▶ ACTIVITY:
Whenever a line carries the word "Cookies", pull it out of the entries.

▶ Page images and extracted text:
---------------

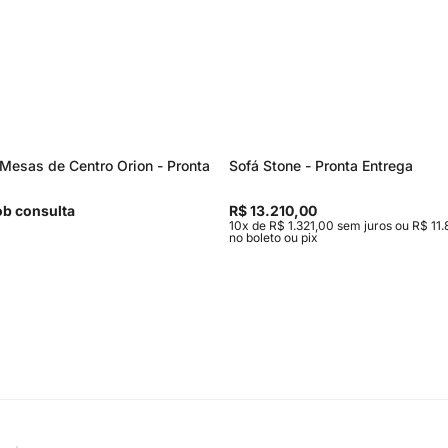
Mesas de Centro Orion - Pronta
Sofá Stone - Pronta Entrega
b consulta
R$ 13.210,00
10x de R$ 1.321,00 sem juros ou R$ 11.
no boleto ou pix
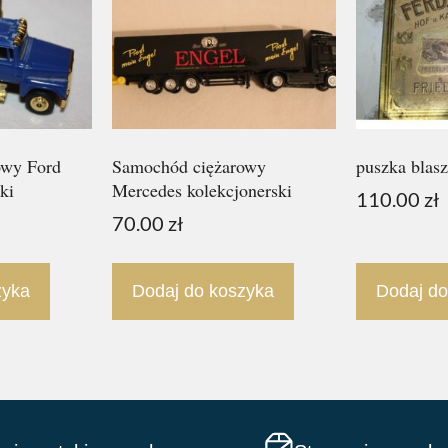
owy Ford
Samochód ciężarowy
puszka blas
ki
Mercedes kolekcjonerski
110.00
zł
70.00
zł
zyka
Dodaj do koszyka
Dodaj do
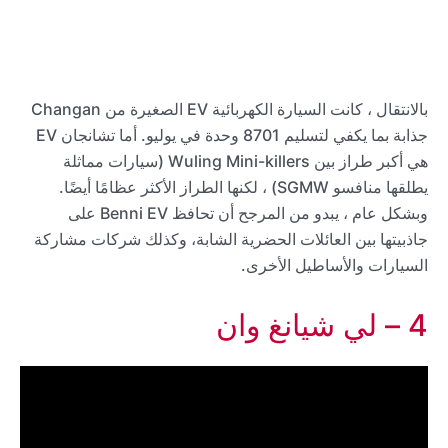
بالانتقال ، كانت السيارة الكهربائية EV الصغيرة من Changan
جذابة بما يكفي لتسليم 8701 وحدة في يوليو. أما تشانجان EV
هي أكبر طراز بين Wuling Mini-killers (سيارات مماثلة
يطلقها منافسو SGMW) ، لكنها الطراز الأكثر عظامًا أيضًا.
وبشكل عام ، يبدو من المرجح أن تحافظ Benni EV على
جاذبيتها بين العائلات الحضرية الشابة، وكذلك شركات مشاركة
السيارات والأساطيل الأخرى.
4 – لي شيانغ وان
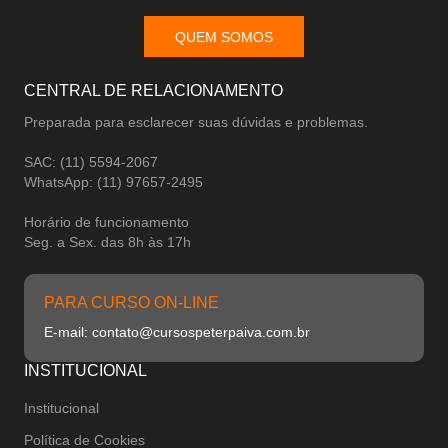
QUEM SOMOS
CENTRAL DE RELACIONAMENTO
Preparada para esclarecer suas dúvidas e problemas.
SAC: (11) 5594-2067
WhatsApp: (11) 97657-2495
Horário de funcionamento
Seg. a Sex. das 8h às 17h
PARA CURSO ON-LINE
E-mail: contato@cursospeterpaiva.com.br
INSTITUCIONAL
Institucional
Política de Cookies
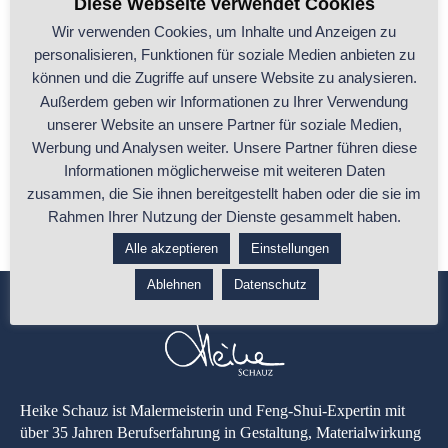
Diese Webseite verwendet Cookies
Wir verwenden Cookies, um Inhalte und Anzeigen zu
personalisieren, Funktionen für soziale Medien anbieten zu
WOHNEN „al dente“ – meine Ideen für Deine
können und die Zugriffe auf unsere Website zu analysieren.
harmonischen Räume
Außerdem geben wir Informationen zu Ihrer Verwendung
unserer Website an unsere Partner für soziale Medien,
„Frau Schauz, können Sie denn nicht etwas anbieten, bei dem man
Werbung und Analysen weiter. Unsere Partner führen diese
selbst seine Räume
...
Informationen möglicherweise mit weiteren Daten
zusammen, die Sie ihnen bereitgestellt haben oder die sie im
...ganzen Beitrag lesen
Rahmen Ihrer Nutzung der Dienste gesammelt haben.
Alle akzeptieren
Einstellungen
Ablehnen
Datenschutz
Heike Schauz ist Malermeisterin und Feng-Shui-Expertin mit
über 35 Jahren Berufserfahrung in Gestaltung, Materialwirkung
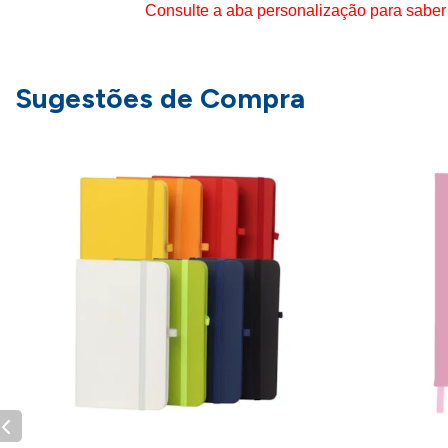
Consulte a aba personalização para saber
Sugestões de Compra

---------------

▶ OUTPUT BELOW:
Política de Cookies
Diese Webseite verwendet Cookies
Wir verwenden Cookies, um Inhalte und Anzeigen zu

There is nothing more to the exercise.